• [Dataset excerpts]
════
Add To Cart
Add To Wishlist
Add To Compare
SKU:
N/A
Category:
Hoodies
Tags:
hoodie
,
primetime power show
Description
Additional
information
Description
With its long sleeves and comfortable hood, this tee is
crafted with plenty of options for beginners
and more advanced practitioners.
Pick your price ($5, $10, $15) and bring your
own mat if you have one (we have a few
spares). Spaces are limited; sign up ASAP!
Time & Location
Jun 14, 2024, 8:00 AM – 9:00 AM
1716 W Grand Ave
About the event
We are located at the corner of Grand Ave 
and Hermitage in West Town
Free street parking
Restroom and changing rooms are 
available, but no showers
════
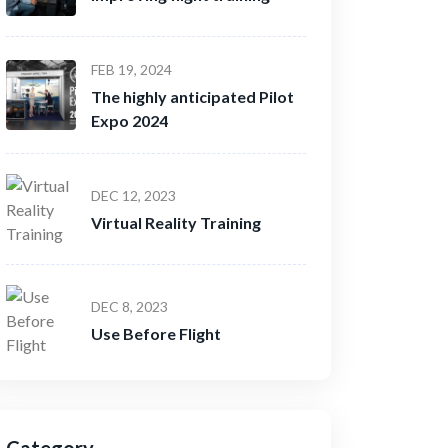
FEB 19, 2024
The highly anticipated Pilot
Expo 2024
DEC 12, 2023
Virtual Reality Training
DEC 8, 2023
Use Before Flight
════
• [The task] Wherever the string "Grand" occurs in the records, copy the line it is in.

• [Problem solution]
1716 W Grand Ave
We are located at the corner of Grand Ave 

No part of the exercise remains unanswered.